A StrategicRISK survey indicates that 23% of companies in Asia-Pacific don’t evaluate their risk management programmes. Are they just apathetic, or are more complex forces at work?
Almost one in four companies in Asia-Pacific fail to measure the effectiveness of their risk management programmes.
This was one of the key findings to come out of the Reporting Risk survey of the StrategicRISK Advisory Panel last month.
When asked how senior management evaluate the success of risk management programmes, the most common response, cited by 46% of the panel, was “identify/ track the involvement of risk management within the organisation”.
Next on the list were “compare historical results from risk events against effectiveness of risk management programmes” and “compare historical results of safety and loss-control programmes”, chosen by 33% and 30% of respondents, respectively.
But 23% of risk managers said senior management did not evaluate the effectiveness of their programmes at all.
This is despite 69% of respondents identifying a greater commitment from the board to risk issues as the greatest internal driver to strengthening risk management within their organisation.

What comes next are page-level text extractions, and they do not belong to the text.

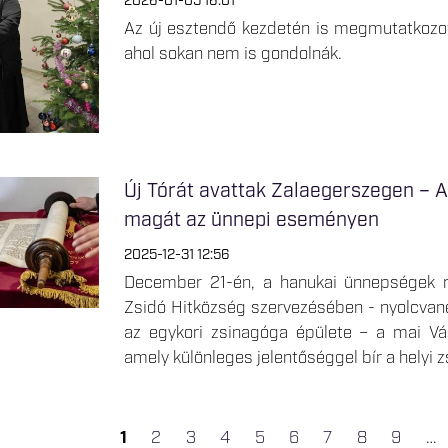
2026-01-05 16:01
Az új esztendő kezdetén is megmutatkozott
ahol sokan nem is gondolnák.
Új Tórát avattak Zalaegerszegen – A 
magát az ünnepi eseményen
2025-12-31 12:56
December 21-én, a hanukai ünnepségek ré
Zsidó Hitközség szervezésében - nyolcvan
az egykori zsinagóga épülete – a mai Vár
amely különleges jelentőséggel bír a helyi 
1
2
3
4
5
6
7
8
9
…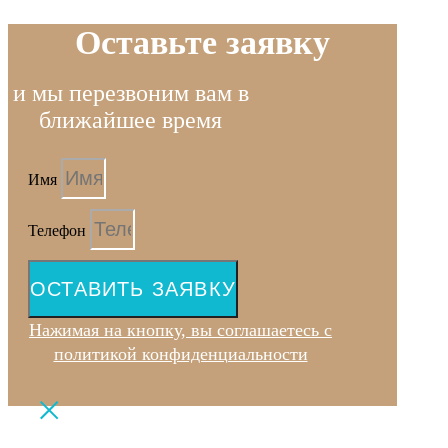
Оставьте заявку
и мы перезвоним вам в
ближайшее время
Имя
Телефон
ОСТАВИТЬ ЗАЯВКУ
Нажимая на кнопку, вы соглашаетесь с
политикой конфиденциальности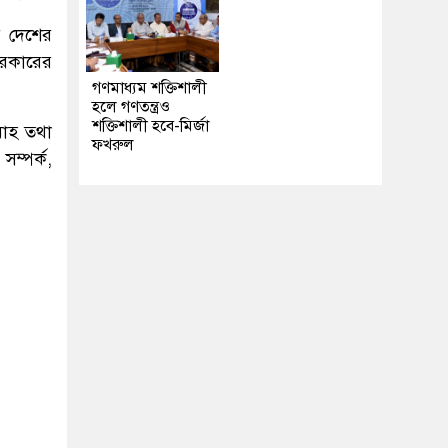
 দেশের
সরকারের
গণমাধ্যম শক্তিশালী
হলে গণতন্ত্রও
শক্তিশালী হবে-মির্জা
বাহ তথা
ফখরুল
ম্পর্ক,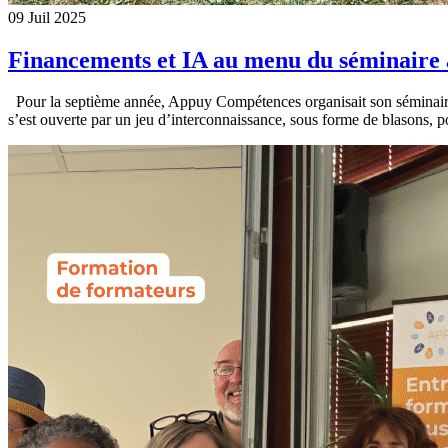
09
Juil
2025
Financements et IA au menu du séminaire
Pour la septième année, Appuy Compétences organisait son séminaire d
s’est ouverte par un jeu d’interconnaissance, sous forme de blasons, p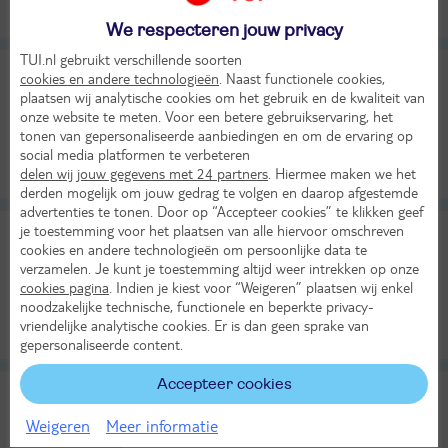
We respecteren jouw privacy
TUI.nl gebruikt verschillende soorten
cookies en andere technologieën
. Naast functionele cookies,
plaatsen wij analytische cookies om het gebruik en de kwaliteit van
onze website te meten. Voor een betere gebruikservaring, het
tonen van gepersonaliseerde aanbiedingen en om de ervaring op
social media platformen te verbeteren
delen wij jouw gegevens met 24 partners
. Hiermee maken we het
derden mogelijk om jouw gedrag te volgen en daarop afgestemde
advertenties te tonen. Door op “Accepteer cookies” te klikken geef
je toestemming voor het plaatsen van alle hiervoor omschreven
cookies en andere technologieën om persoonlijke data te
verzamelen. Je kunt je toestemming altijd weer intrekken op onze
cookies pagina
. Indien je kiest voor “Weigeren” plaatsen wij enkel
noodzakelijke technische, functionele en beperkte privacy-
vriendelijke analytische cookies. Er is dan geen sprake van
gepersonaliseerde content.
Accepteer cookies
Weigeren
Meer informatie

BPAY group risk manager Francesca Dickson said that as risk managers move away from managing operational risks to more strategic ones, the measurement of risk programmes becomes increasingly difficult.
“How do you quantify something that hasn’t happened before, and if it did happen would disrupt the company? It’s more nuanced than that, so risk has to be working more closely with strategy,” she said.
“When you’re looking at strategic assets that your company has, you want to take risks in terms of innovation, but if you take your eye off the ball, you don’t want the people who are protecting those assets to be taking risks. So from a cultural perspective, it’s quite challenging.”
It’s important to have an in-depth understanding of a company’s risk appetite, Dickson added.
“Often the stated risk appetite and the actual risk appetite are not the same within an organisation. You have to have actual conversations about it,” she said.